> **PROBLEM STATEMENT**
Your output should be the lines of the data that follow, reproduced exactly from the first through the line bearing "Israel y 1 a".

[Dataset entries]

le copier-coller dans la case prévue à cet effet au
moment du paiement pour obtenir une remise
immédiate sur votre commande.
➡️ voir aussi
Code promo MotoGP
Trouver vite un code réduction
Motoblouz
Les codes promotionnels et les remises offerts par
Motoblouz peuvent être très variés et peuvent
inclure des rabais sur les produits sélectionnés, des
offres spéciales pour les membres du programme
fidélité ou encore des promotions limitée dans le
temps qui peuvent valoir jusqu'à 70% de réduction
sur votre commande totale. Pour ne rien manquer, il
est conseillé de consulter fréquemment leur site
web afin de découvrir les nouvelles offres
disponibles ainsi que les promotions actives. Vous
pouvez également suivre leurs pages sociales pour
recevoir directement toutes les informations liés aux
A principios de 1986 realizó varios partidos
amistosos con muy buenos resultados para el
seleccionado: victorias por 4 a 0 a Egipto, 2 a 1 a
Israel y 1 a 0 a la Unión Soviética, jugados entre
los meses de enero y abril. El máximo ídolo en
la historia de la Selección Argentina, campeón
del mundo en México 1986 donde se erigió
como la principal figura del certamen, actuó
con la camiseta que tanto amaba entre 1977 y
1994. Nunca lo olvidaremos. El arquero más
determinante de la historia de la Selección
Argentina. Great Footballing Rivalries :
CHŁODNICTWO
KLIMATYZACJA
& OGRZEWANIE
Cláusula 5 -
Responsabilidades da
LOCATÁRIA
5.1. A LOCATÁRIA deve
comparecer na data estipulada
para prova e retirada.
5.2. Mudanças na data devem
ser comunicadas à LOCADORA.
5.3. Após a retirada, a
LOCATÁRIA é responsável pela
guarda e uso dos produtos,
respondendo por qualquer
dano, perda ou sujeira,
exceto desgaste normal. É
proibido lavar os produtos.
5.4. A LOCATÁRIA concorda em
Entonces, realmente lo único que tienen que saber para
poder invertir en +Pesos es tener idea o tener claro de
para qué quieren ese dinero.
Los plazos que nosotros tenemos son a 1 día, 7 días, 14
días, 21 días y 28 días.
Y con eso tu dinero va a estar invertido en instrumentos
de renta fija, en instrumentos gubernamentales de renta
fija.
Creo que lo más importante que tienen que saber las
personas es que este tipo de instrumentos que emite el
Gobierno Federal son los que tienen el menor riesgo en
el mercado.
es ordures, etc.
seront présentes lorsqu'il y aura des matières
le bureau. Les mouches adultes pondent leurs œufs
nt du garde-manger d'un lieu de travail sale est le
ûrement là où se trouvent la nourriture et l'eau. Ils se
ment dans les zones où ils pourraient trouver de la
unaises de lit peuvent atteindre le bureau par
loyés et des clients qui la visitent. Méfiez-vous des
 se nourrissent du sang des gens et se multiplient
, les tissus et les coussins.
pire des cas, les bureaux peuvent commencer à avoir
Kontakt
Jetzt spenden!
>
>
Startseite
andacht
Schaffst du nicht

> **ANSWER SECTION**
le copier-coller dans la case prévue à cet effet au
moment du paiement pour obtenir une remise
immédiate sur votre commande.
➡️ voir aussi
Code promo MotoGP
Trouver vite un code réduction
Motoblouz
Les codes promotionnels et les remises offerts par
Motoblouz peuvent être très variés et peuvent
inclure des rabais sur les produits sélectionnés, des
offres spéciales pour les membres du programme
fidélité ou encore des promotions limitée dans le
temps qui peuvent valoir jusqu'à 70% de réduction
sur votre commande totale. Pour ne rien manquer, il
est conseillé de consulter fréquemment leur site
web afin de découvrir les nouvelles offres
disponibles ainsi que les promotions actives. Vous
pouvez également suivre leurs pages sociales pour
recevoir directement toutes les informations liés aux
A principios de 1986 realizó varios partidos
amistosos con muy buenos resultados para el
seleccionado: victorias por 4 a 0 a Egipto, 2 a 1 a
Israel y 1 a 0 a la Unión Soviética, jugados entre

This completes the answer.